Na máxima histórica, a capitalização de mercado do Bitcoin já chegou a US$ 1,2 trilhão.

Na atual cotação do Bitcoin, a moeda fica cerca de 27% abaixo de sua máxima histórica de US$68,9 mil dólares, atingida no dia 10 de novembro deste ano.

Além disso, com a queda, a principal cripto puxa outras baixas do mercado. O Ethereum cai 5,1% a US$ 3,9 mil ante US$ 452 do bitcoin cash.

Vale frisar que a desvalorização é relativamente usual na cotação da moeda – dada a natureza volátil.

Cotação do Bitcoin - Foto: Reprodução/Foxbit
Cotação do Bitcoin – Foto: Reprodução/Foxbit

Braço direito de Buffet diz que ‘Bitcoin nunca deveria ter sido criado’

Considerado o braço direito de Warren Buffett na Berkshire Hathaway, Charlie Munger afirma que “todas as criptomoedas nunca deveria ter sido inventadas”.

A afirmação de Munger ocorreu nesta sexta (3).

Segundo o megainvestidor, a China teve uma boa abordagem com os ativos digitais. O dragão chinês, vale lembrar, baniu as criptomoedas e trabalha com uma moeda digital própria.

Eu admiro os chineses, acho que tomaram a decisão correta, que foi simplesmente bani-los”, afirmou o sócio de Buffet.

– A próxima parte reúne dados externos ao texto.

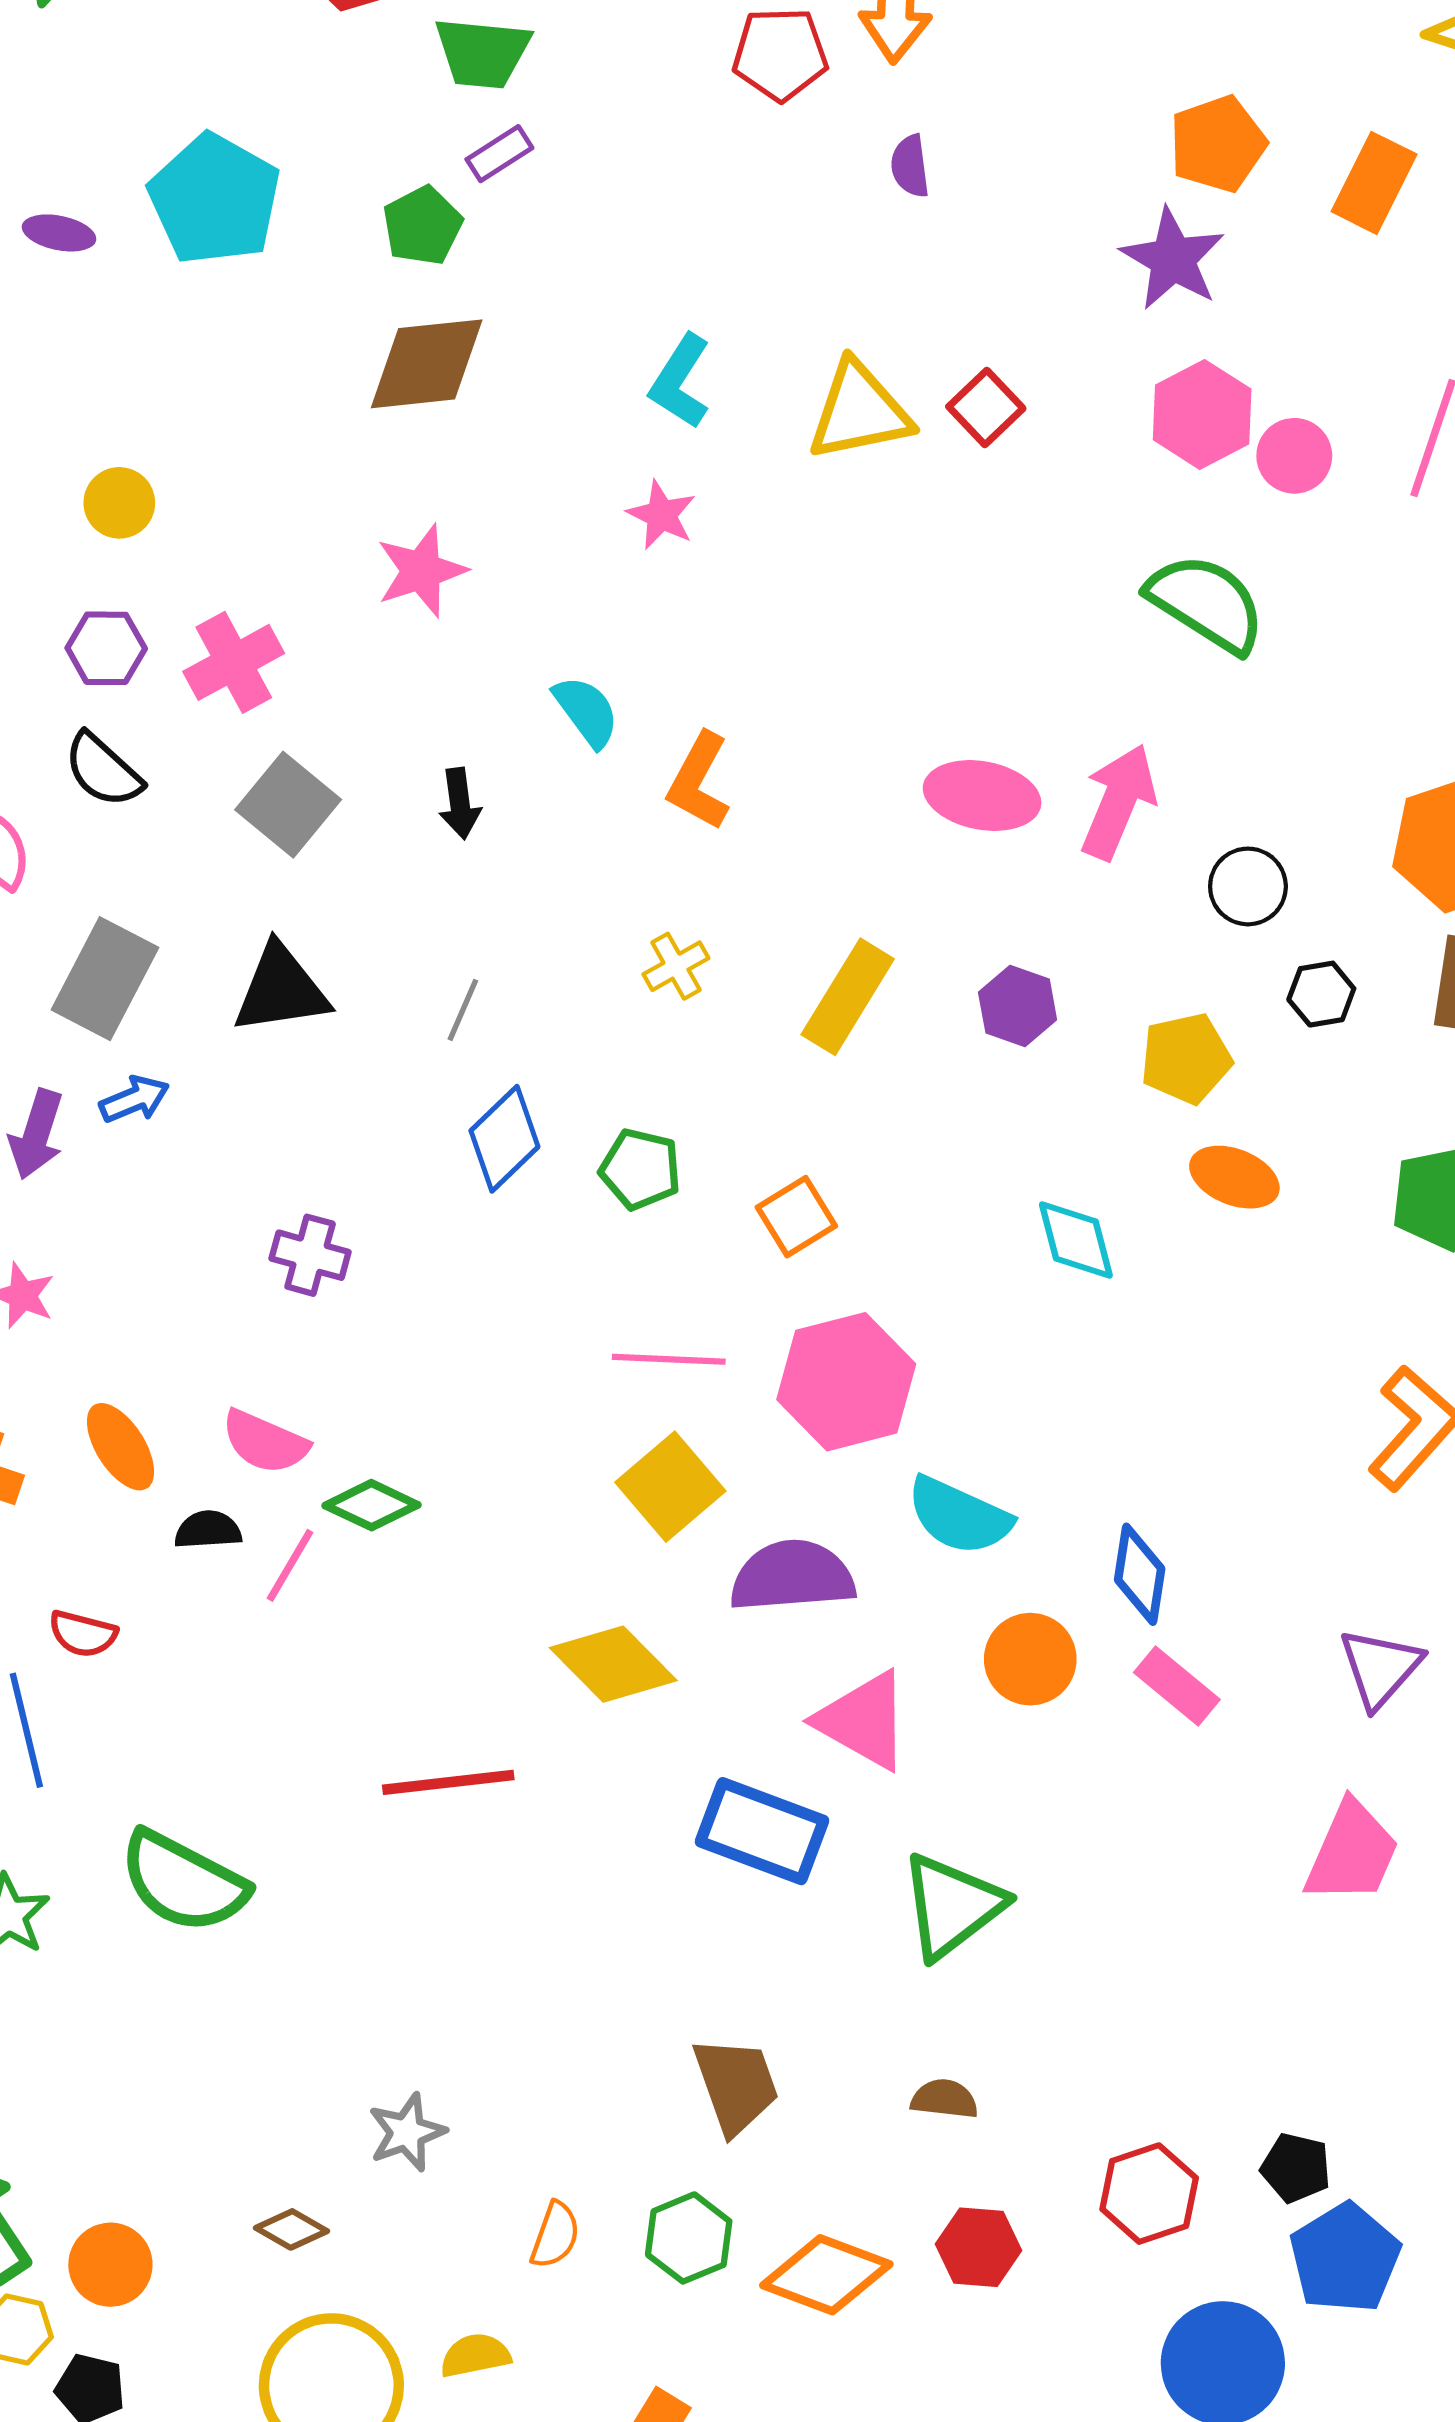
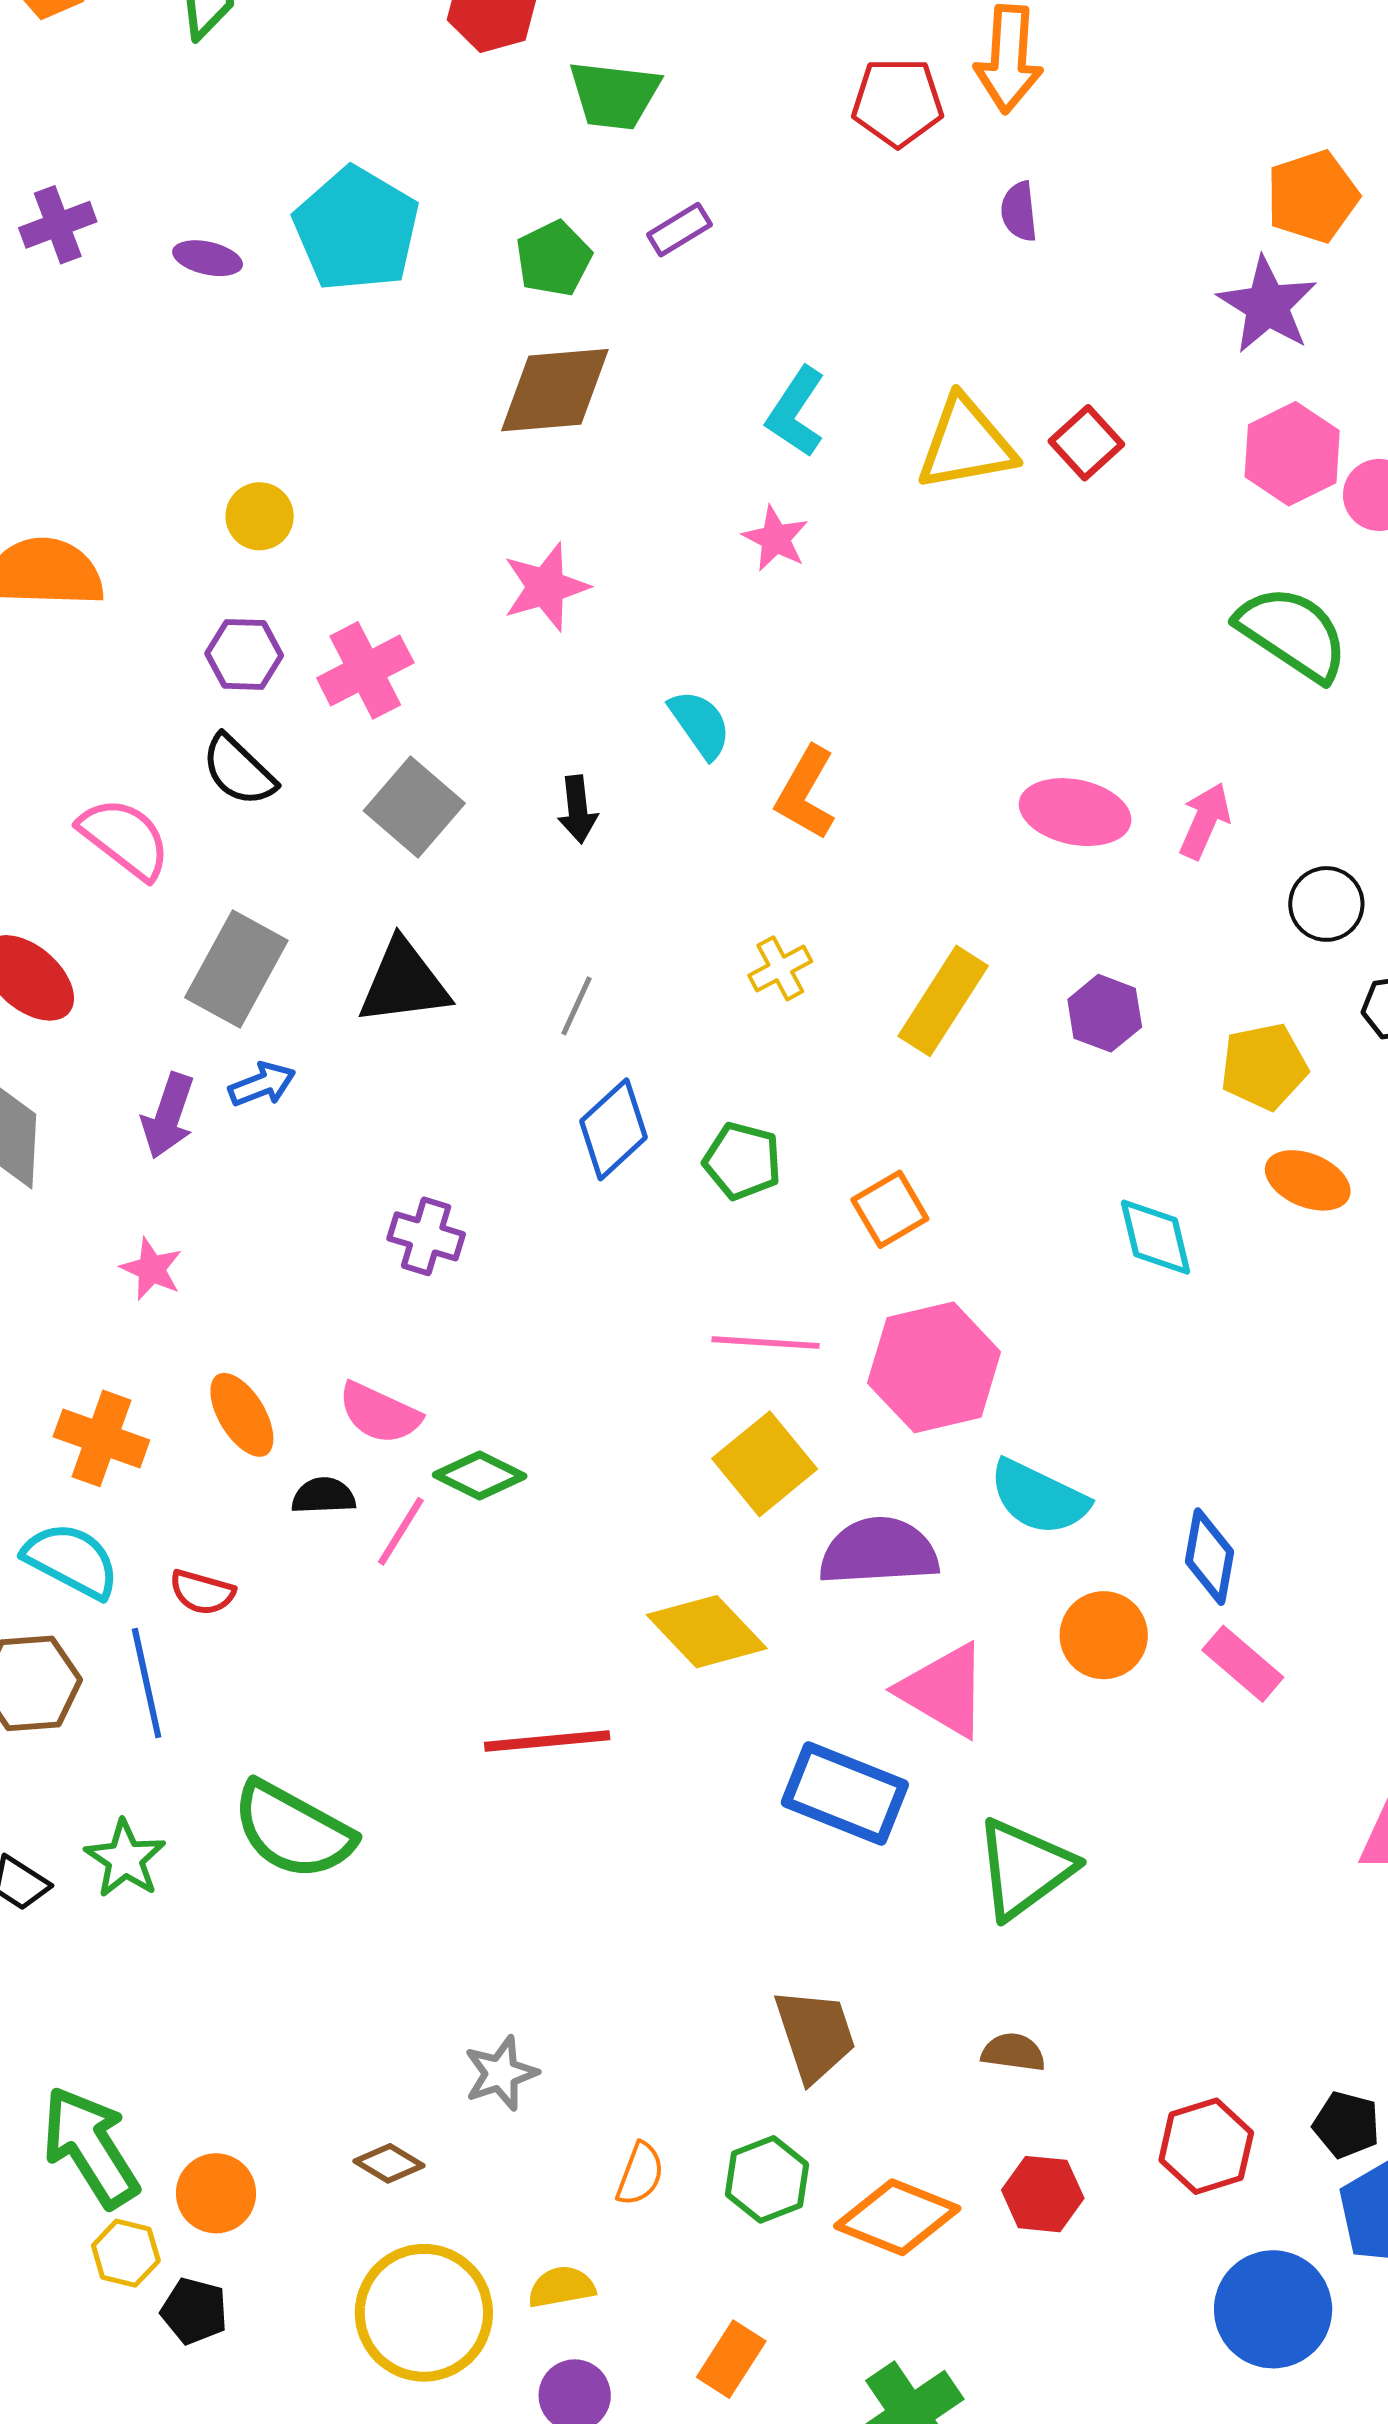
purple rectangle: (499, 154) -> (679, 230), moved
pink arrow: (1118, 802) -> (1205, 821), size x0.7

À época, o banimento pelo governo chinês foi um dos maiores drivers de queda do bitcoin, considerando que a credibilidade de uso por governos e instituições são influentes nas cotações.

Ainda em maio, durante o encontro anual com os acionistas da Berkshire, Munger disse que sua aversão ao Bitcoin cresceu ainda mais durante a pandemia.

“Não gosto de uma moeda que é tão útil para sequestradores, estelionatários e assim por diante, nem gosto de simplesmente jogar fora bilhões de bilhões de dólares com alguém que acabou de inventar um novo produto financeiro do nada”, disse, no encontro.

PL quer que o BC regule criptomoedas

O senador Irajá Silvestre Filho (PSD-TO), que é relator de três projetos de lei sobre a regulamentação do bitcoin, se mostrou favorável sobre implementar novas regras de mercado nas criptomoedas em parecer à Comissão de Assuntos Econômicos (CAE) na semana passada.

O parlamentar avança com propostas que visam tornar o Banco Central o órgão regulador dessa classe de ativo. Além disso, a Comissão de Valores Mobiliários (CVM) também será acionada e se envolveria no regramento, considerando que o ativo se tornaria um valor mobiliário.

Segundo o projeto, as criptomoedas passariam a ser efetivamente reconhecidas como moedas. Ou seja, na prática, é como se o Bitcoin fosse equiparado ao dólar e ao real.